* Assignment
Below, locate the line that contains "улице в непогоду: не укрываться под". Repeat exactly from that line to the line that contains "e absolument tout.", inclusive, leaving out the pictures.

* Material provided
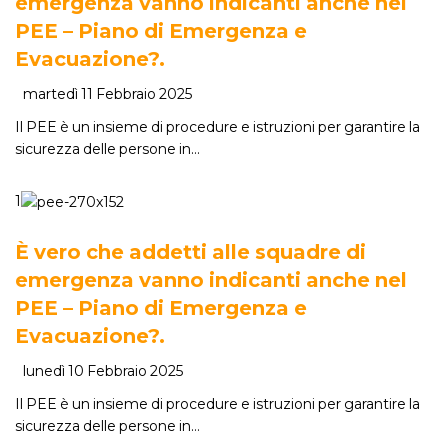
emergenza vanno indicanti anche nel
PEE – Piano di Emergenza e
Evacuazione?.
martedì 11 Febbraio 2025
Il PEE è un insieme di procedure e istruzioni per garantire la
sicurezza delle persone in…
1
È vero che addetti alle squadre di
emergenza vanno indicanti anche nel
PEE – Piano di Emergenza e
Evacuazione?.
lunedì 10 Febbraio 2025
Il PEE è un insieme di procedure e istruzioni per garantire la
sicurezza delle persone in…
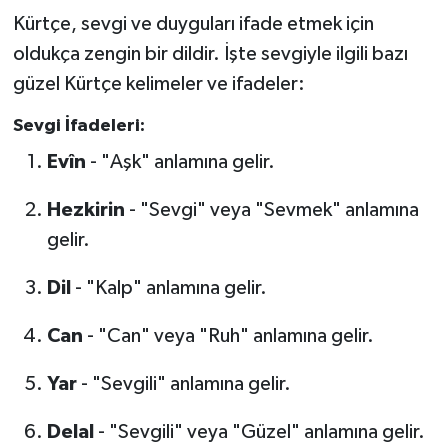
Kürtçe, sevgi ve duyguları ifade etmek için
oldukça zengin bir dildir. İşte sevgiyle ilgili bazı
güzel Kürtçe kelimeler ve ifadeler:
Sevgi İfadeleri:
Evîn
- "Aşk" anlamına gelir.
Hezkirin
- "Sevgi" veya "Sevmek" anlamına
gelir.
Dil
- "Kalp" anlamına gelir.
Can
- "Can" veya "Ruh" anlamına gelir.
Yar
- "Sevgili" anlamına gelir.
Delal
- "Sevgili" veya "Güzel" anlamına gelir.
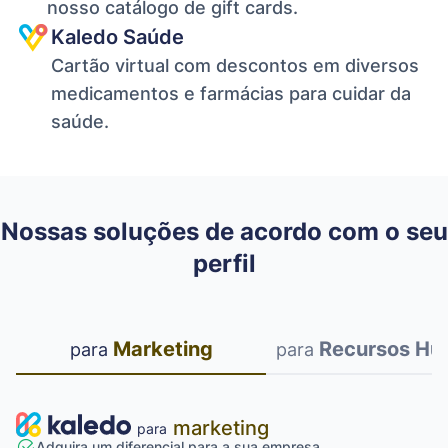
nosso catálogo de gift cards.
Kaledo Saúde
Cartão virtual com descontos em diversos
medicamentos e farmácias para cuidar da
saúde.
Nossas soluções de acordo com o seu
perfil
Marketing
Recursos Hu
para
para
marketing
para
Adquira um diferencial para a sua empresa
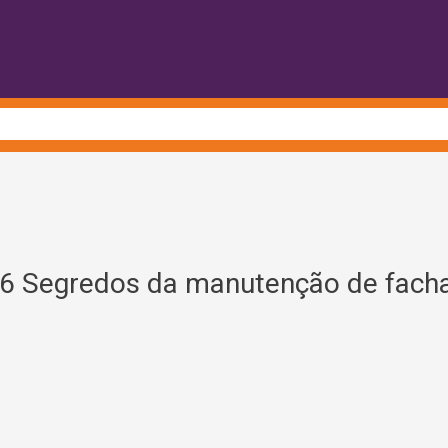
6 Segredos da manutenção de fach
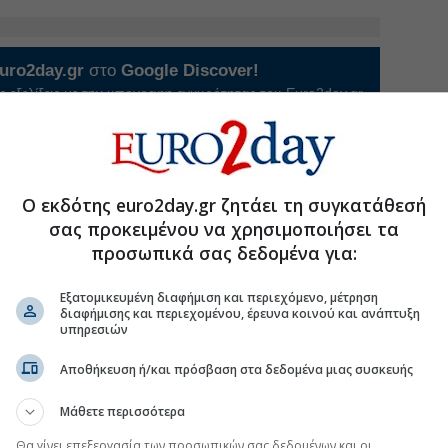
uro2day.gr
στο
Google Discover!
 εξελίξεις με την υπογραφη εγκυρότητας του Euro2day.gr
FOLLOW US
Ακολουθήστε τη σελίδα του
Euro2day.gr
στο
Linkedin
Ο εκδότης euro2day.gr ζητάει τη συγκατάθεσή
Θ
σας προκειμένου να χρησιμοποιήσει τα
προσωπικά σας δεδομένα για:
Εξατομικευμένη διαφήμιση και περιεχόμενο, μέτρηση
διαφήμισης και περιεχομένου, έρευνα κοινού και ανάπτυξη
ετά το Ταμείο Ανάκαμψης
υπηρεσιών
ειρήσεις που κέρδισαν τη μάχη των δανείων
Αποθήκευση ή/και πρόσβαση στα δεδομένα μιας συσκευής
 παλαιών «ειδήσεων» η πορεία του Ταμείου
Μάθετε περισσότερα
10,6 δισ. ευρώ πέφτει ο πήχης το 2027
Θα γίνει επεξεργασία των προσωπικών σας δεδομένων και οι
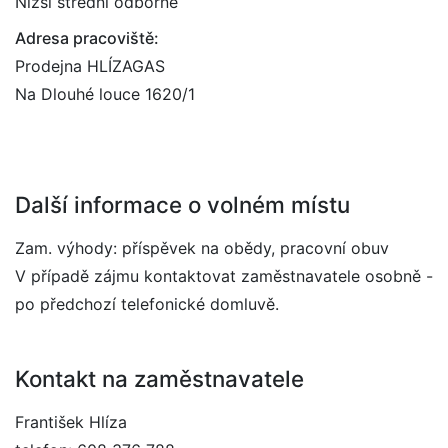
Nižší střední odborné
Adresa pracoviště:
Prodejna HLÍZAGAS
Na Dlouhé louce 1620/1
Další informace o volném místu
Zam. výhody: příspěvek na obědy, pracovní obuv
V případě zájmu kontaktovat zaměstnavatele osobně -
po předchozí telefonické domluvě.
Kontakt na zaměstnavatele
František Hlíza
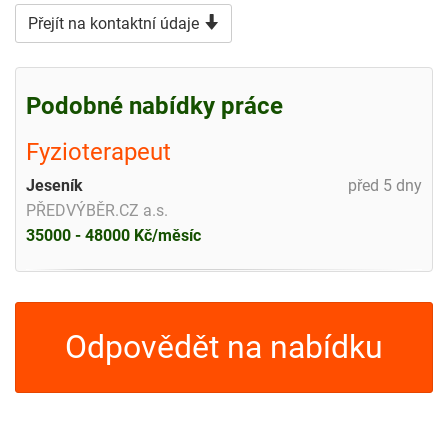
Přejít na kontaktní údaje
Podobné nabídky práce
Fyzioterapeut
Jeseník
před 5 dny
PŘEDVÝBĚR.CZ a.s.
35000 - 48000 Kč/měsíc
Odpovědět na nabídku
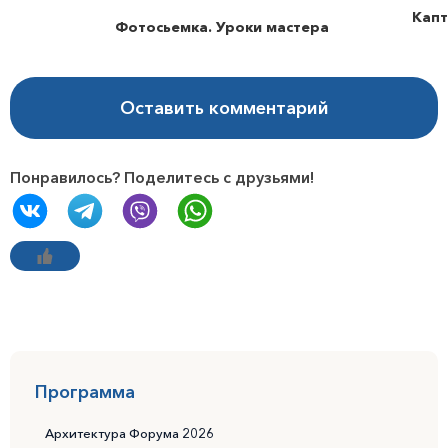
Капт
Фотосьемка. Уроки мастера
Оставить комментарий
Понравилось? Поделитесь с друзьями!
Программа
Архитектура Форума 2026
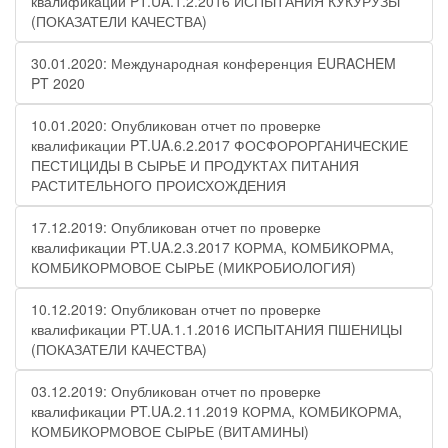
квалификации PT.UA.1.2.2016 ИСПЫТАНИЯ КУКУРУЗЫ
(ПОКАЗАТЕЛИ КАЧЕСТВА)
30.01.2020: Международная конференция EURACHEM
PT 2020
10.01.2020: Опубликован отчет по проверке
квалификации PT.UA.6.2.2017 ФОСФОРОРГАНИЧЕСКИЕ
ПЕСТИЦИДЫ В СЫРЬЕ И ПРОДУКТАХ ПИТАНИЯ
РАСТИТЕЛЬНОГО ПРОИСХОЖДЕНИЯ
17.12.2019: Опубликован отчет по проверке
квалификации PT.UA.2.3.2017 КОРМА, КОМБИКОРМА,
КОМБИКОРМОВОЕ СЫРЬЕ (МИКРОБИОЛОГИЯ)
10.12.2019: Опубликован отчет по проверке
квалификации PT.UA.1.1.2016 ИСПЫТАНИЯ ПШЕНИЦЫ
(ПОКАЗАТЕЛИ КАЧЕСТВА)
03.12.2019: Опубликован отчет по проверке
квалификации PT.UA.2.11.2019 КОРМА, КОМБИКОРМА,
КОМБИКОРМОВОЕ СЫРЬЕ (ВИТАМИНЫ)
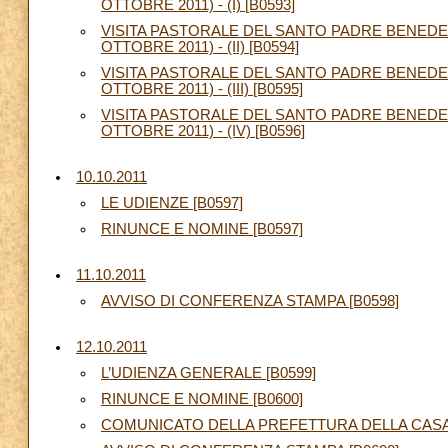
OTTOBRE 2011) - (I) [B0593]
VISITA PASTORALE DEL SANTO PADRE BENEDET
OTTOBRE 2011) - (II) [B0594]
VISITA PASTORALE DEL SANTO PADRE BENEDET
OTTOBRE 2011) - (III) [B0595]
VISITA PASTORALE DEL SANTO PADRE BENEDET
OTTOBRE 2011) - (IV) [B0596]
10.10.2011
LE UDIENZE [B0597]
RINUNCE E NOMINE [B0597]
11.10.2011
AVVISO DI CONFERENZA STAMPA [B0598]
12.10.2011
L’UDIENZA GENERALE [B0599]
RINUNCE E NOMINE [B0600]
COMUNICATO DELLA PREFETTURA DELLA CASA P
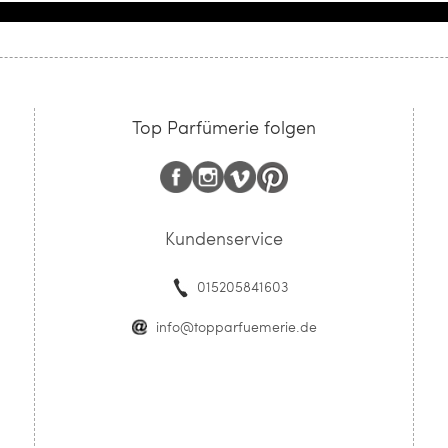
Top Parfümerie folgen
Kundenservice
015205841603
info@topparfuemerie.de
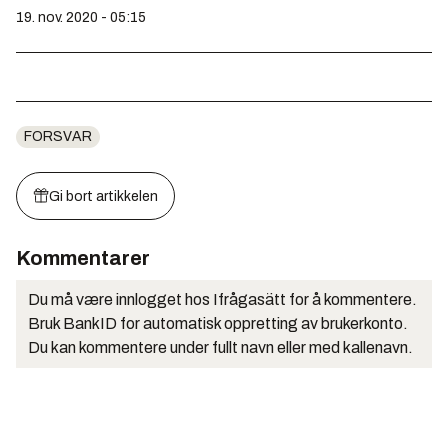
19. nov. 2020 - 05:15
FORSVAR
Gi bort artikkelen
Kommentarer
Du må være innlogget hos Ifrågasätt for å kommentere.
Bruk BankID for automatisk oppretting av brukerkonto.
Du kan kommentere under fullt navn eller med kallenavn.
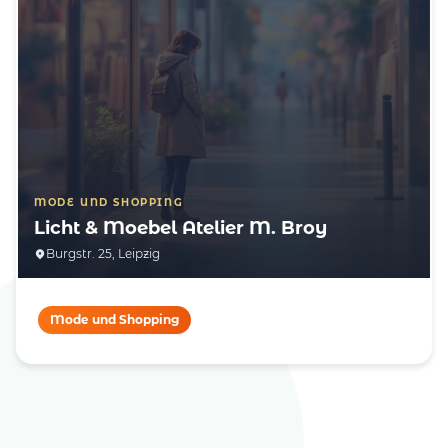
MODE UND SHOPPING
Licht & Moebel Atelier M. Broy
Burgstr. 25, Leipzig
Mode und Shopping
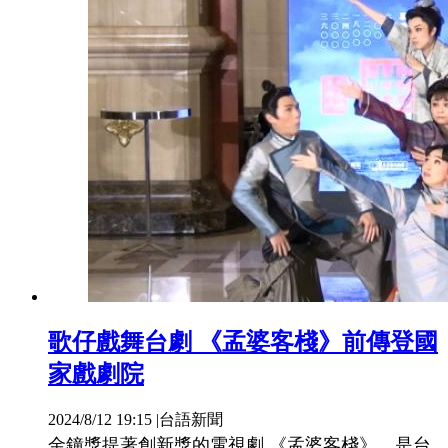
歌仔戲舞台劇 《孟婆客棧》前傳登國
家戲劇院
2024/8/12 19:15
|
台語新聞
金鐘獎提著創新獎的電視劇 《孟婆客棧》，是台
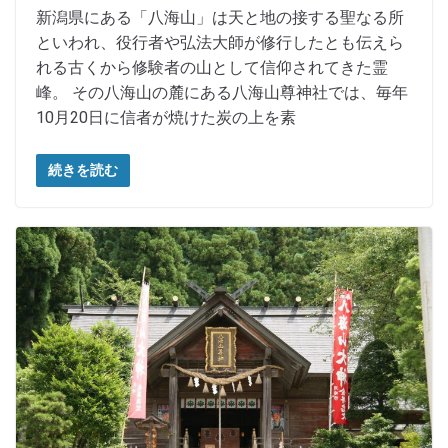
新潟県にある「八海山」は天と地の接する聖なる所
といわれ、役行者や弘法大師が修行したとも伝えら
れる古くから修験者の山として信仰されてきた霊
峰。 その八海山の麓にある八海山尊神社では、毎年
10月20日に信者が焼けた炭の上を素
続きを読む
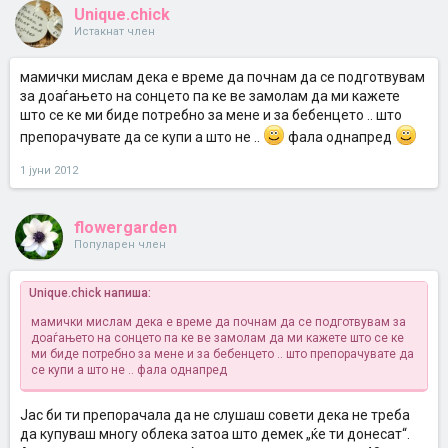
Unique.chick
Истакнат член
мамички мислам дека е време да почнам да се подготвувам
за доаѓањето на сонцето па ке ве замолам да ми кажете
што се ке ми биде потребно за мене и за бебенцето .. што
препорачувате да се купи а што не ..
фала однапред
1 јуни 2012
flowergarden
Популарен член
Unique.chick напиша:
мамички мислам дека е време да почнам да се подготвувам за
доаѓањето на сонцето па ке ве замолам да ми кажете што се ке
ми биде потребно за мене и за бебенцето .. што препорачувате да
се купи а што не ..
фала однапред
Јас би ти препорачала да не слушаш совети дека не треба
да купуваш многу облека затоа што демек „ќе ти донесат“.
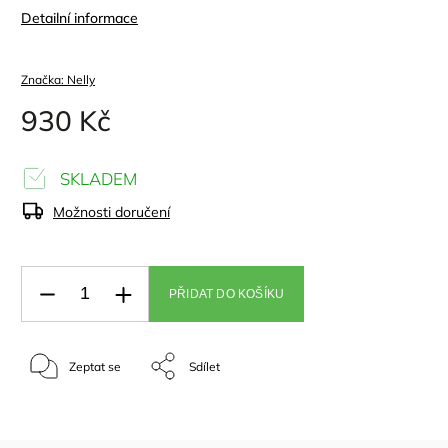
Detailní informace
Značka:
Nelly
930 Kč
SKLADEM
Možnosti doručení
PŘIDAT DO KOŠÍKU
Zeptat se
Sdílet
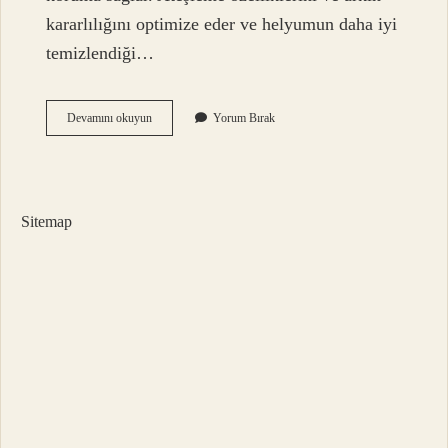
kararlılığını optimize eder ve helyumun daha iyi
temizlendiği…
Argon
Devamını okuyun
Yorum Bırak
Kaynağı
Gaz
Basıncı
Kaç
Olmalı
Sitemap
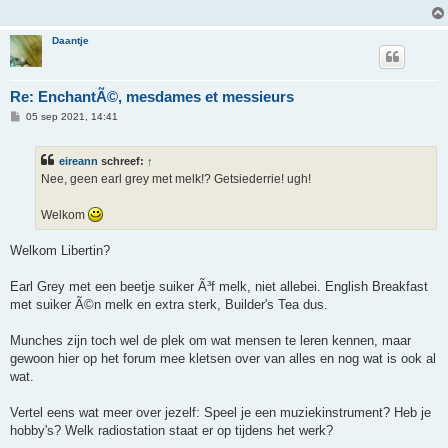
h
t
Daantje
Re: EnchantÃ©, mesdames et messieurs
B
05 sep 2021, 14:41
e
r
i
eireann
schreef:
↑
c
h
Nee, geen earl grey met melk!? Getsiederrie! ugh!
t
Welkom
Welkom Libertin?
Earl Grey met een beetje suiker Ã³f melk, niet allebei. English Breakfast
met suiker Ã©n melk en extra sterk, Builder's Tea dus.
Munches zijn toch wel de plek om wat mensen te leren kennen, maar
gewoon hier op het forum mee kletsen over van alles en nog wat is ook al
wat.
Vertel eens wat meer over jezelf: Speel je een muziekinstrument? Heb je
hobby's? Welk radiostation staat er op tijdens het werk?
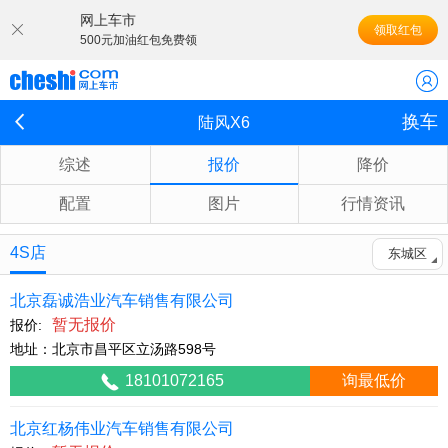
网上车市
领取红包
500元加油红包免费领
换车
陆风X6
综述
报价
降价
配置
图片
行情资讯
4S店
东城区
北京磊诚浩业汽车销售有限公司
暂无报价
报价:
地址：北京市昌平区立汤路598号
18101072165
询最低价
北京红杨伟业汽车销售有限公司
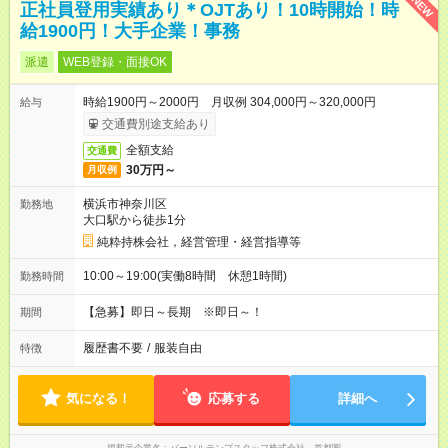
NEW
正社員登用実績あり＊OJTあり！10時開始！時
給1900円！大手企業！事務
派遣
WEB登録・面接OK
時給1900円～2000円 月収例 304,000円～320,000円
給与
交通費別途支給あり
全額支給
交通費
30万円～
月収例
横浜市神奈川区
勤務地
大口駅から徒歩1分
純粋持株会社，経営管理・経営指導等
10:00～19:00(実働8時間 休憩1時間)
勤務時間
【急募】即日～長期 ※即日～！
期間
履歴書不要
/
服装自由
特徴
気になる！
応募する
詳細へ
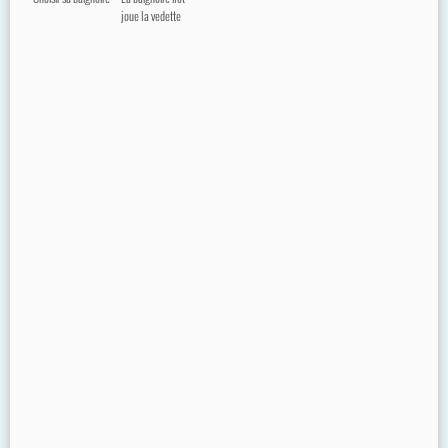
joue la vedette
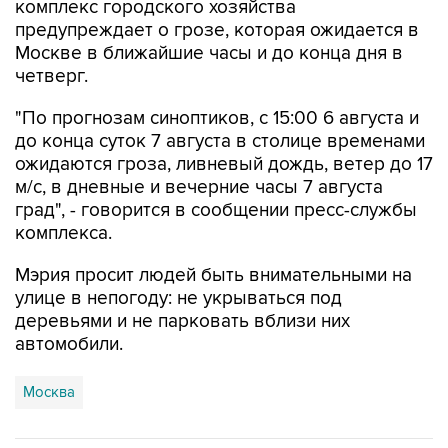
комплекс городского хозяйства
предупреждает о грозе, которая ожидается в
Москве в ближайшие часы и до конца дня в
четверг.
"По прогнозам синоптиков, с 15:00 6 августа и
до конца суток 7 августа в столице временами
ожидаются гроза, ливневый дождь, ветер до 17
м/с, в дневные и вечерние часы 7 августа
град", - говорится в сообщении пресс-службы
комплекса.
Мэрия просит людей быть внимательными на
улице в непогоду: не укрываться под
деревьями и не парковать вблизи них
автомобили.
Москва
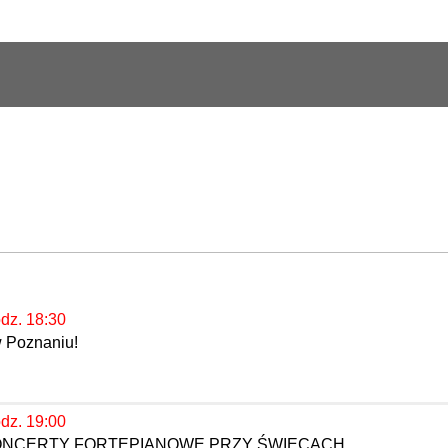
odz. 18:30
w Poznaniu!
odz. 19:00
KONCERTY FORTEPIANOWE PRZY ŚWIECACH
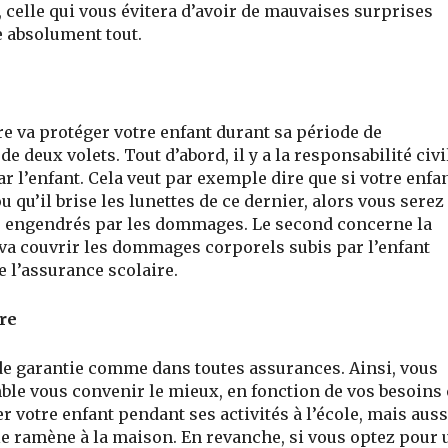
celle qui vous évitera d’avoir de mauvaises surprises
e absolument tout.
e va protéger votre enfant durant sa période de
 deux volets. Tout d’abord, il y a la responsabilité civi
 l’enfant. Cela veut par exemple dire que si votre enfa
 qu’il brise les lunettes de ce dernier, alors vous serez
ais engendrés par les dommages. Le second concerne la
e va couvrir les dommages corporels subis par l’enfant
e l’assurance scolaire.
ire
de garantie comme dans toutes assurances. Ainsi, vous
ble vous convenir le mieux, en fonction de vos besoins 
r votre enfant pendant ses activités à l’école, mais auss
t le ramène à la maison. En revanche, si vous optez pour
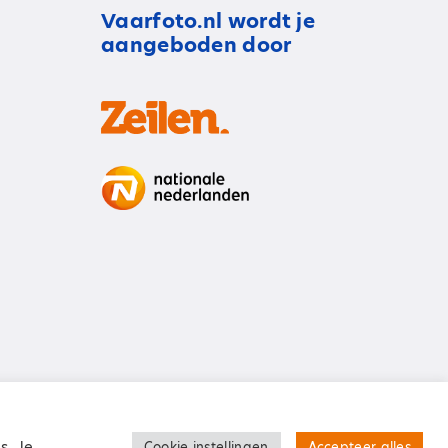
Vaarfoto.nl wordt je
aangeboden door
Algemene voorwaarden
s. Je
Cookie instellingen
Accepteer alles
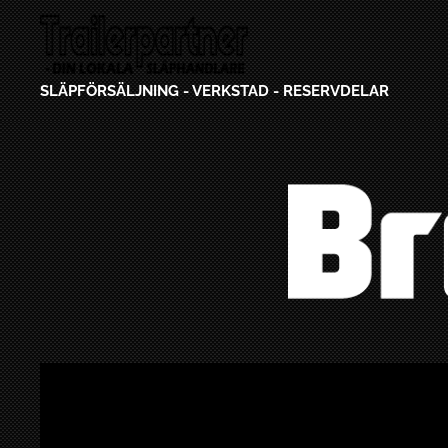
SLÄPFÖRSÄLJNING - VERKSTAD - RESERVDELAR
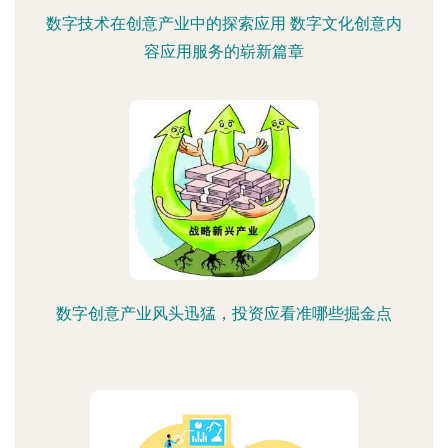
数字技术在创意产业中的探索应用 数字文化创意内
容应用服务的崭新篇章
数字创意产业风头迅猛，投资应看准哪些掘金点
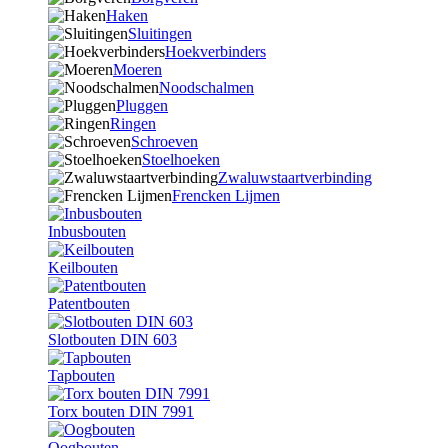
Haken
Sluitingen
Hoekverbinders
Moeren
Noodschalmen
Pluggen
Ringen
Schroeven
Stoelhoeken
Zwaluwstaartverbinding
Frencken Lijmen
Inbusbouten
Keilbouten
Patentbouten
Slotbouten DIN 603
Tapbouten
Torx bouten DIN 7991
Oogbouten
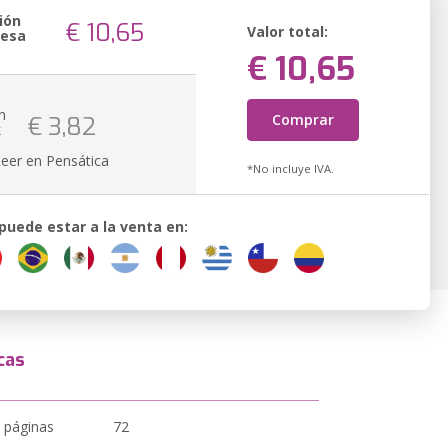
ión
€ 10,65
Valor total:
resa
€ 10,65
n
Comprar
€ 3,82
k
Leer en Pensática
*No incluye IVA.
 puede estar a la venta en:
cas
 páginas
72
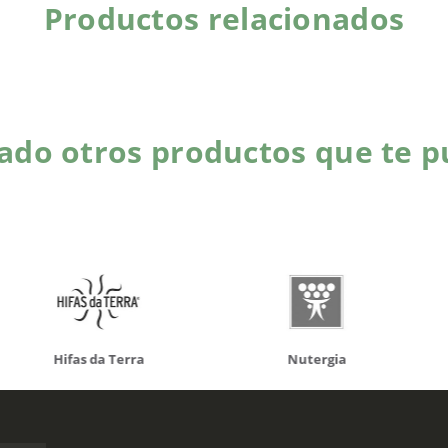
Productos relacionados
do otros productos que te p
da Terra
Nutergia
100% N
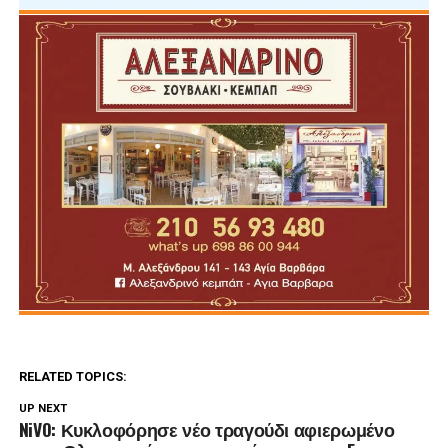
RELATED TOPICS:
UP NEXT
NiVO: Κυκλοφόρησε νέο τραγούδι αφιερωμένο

* Response area
улице в непогоду: не укрываться под
деревьями и не парковать вблизи них
автомобили.
Москва
odz. 18:30
w Poznaniu!
odz. 19:00
KONCERTY FORTEPIANOWE PRZY ŚWIECACH
celle qui vous évitera d’avoir de mauvaises surprises
e absolument tout.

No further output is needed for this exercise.